Gabe thats another funny one lmaoo cruel..but funny :lol
 
Hey Gabbi! 😀 Ok these guys are cracking me up here too...so Im gonna join em!
..................

Little Red Riding Hood is skipping down the road when she sees a big bad wolf crouched down behind a log.

"My, what big eyes you have, Mr.Wolf."

The wolf jumps up and runs away.
Further down the road Little Red Riding Hood sees the wolf again and this time he is crouched behind a bush.

"My what big ears you have, Mr. Wolf."

Again the wolf jumps up and runs away.
About two miles down the road Little Red Riding Hood sees the wolf again and this time he is crouched down behind a rock.

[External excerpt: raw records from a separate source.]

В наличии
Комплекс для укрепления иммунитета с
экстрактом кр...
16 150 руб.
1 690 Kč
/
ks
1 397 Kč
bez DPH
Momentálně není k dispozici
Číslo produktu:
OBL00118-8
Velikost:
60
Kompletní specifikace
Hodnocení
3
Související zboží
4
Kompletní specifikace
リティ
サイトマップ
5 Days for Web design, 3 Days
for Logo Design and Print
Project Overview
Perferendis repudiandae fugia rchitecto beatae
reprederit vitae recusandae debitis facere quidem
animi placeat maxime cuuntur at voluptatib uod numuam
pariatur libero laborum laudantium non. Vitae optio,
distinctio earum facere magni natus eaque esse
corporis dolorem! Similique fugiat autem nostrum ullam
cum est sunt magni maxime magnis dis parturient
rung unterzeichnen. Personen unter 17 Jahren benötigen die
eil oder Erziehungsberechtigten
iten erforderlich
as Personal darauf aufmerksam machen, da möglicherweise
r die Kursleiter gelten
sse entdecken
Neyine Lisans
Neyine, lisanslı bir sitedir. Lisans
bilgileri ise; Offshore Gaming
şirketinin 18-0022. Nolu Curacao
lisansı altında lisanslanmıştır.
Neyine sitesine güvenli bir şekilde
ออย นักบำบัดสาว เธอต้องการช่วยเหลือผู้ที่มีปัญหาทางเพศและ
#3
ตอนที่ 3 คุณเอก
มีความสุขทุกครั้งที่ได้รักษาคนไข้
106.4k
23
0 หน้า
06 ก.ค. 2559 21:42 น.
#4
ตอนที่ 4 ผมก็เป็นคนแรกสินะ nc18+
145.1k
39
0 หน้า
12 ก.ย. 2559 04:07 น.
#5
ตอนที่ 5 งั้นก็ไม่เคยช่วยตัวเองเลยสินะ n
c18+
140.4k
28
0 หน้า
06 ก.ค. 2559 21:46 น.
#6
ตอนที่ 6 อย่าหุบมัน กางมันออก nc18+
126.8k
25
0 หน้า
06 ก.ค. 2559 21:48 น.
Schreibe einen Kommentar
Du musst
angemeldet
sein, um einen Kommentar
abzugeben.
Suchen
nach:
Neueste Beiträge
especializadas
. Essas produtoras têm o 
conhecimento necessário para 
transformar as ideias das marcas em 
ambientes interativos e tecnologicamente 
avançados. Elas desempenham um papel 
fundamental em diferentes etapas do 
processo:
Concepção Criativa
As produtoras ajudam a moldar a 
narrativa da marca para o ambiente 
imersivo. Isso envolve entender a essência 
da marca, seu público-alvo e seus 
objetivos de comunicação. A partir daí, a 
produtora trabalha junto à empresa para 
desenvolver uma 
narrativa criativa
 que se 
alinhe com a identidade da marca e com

"My what big teeth you have Mr. Wolf."

With that the wolf jumps up and screams, "Will you knock it off, I'm trying to take a dump!"
 
Enigma said:
Hey Gabbi! 😀 Ok these guys are cracking me up here too...so Im gonna join em!
..................

Little Red Riding Hood is skipping down the road when she sees a big bad wolf crouched down behind a log.

"My, what big eyes you have, Mr.Wolf."

The wolf jumps up and runs away.
Further down the road Little Red Riding Hood sees the wolf again and this time he is crouched behind a bush.

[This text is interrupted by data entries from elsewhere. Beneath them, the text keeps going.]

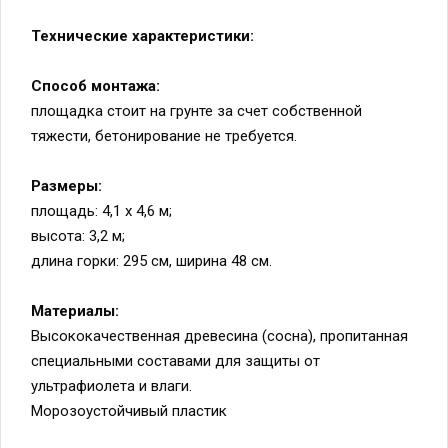
Технические характеристики:
Способ монтажа:
площадка стоит на грунте за счет собственной
тяжести, бетонирование не требуется.
Размеры:
площадь: 4,1 х 4,6 м;
высота: 3,2 м;
длина горки: 295 см, ширина 48 см.
Материалы:
Высококачественная древесина (сосна), пропитанная
специальными составами для защиты от
ультрафиолета и влаги.
Морозоустойчивый пластик
Штатная комплектация:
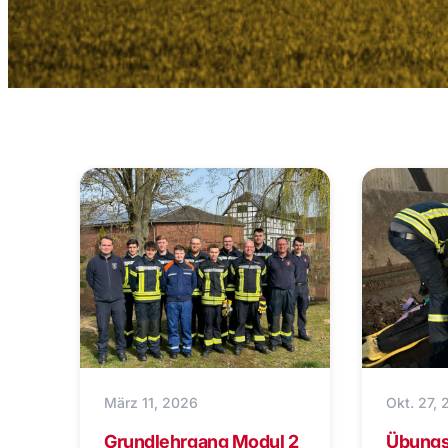
März 11, 2026
Okt. 27,
Grundlehrgang Modul 2
Übungst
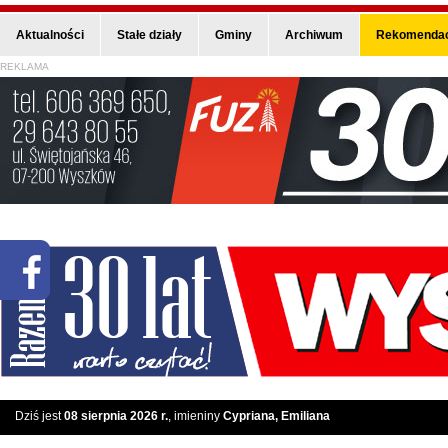
Aktualności
Stałe działy
Gminy
Archiwum
Rekomendac
REKLAMA
Dziś jest
08 sierpnia 2026 r.
, imieniny
Cypriana, Emiliana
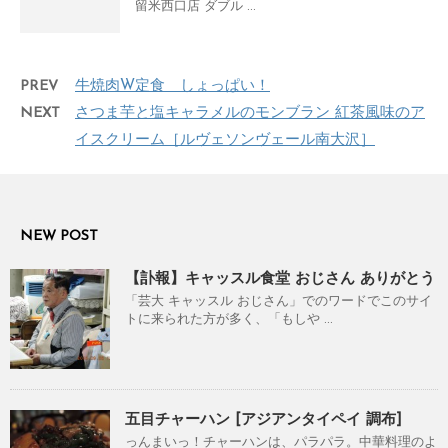
留米西口店 ダブル ...
PREV
牛焼肉W定食 しょっぱい！
NEXT
さつま芋と塩キャラメルのモンブラン 紅茶風味のア
イスクリーム［ルヴェソンヴェール南大沢］
NEW POST
【訃報】キャッスル食堂 おじさん ありがとう
「芸大 キャッスル おじさん」でのワードでこのサイ
トに来られた方が多く、「もしや ...
五目チャーハン [アジアンタイペイ 調布]
っんまいっ！チャーハンは、パラパラ。中華料理のよ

"My what big ears you have, Mr. Wolf."

Again the wolf jumps up and runs away.
About two miles down the road Little Red Riding Hood sees the wolf again and this time he is crouched down behind a rock.

"My what big teeth you have Mr. Wolf."

With that the wolf jumps up and screams, "Will you knock it off, I'm trying to take a dump!"
haha thats a good one!!!
 
An eighteen year-old virgin girl has a bad day, so she goes to visit her priest after hours in his office. Late that evening, she goes to his office for guidance and confession.

"Father, I called a man a son-of-a-bitch yesterday."

" Why did you call him a son-of-a-bitch?" the priest asked.

" Because, Father, he touched me on my arm without permission."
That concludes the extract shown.